ARI SHAPIRO, HOST:
A giant asteroid slammed into Earth about 65 million years ago. That impact killed off the dinosaurs. And now scientists say it had another major effect on the planet, one that's a cautionary tale. Here's NPR's Nell Greenfieldboyce.
NELL GREENFIELDBOYCE, BYLINE: The so-called Chicxulub asteroid was more than 5 miles wide. When it crashed into our planet, there was chaos.
PAGE QUINTON: You had a huge asteroid hitting the ocean at high speed. That's going to cause tsunamis.
GREENFIELDBOYCE: Page Quinton is a geologist at the State University of New York in Potsdam. She says the impact also set off massive wildfires and created a global cloud of dust and debris that blocked the sun for months or decades.
QUINTON: So on the short term, there's a variety of very, like, quick, scary stuff going down. And the dinosaurs of course, you know, feel that impact.
GREENFIELDBOYCE: What she and some colleagues wanted to know was the long-term impact from carbon dioxide. Carbon dioxide, as we all know, is a greenhouse gas, and a lot of it was released by those fires and vaporized rock. Ken MacLeod is a paleontologist at the University of Missouri. He turned to an unusual place to find a record of past temperatures - tiny bits of fossilized fish so tiny they can look like sand or crud.
KEN MACLEOD: But under the microscope, they are unequivocally fish fossils. So there are these millimeter-, half-millimeter-long little teeth, and under the microscope, they're gorgeous. There are little scales or bits of bone.
GREENFIELDBOYCE: It turns out that their chemistry is different depending on the temperatures when they lived. He and Quinton analyzed fossils from before and after the asteroid impact, and what they found is striking. After the impact, global temperatures rose by about 5 degrees Celsius.
MACLEOD: And then it stays at that level for an interval that spans a hundred thousand years.
GREENFIELDBOYCE: He sees a lesson here that's relevant for today.

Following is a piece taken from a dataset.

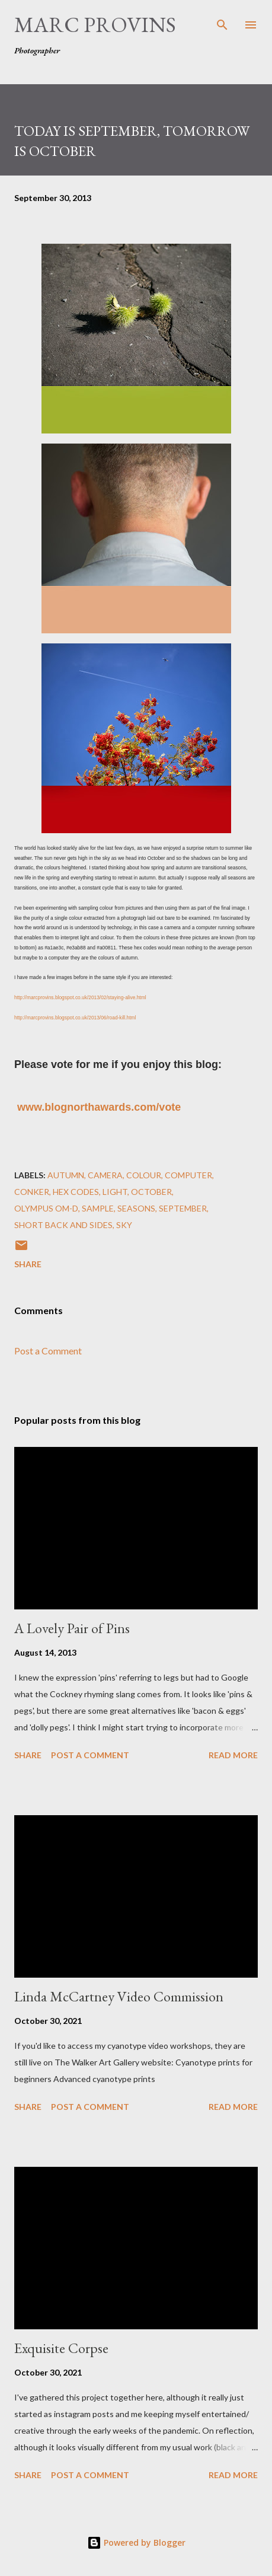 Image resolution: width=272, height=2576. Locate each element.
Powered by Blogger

MACLEOD: The carbon dioxide that was put into the atmosphere after the impact was probably introduced on the time scale of years to decades, which is pretty comparable to the timescale on which we're introducing CO2.
GREENFIELDBOYCE: By burning fossil fuels. He's not the only one to make this connection. Brian Huber is a paleontologist at the Smithsonian's National Museum of Natural History.
BRIAN HUBER: We are basically replaying that instantaneous event.
GREENFIELDBOYCE: He says how long the warming persisted was stunning, and that's why he found these results in the journal Science a little bit frightening. Nell Greenfieldboyce, NPR News.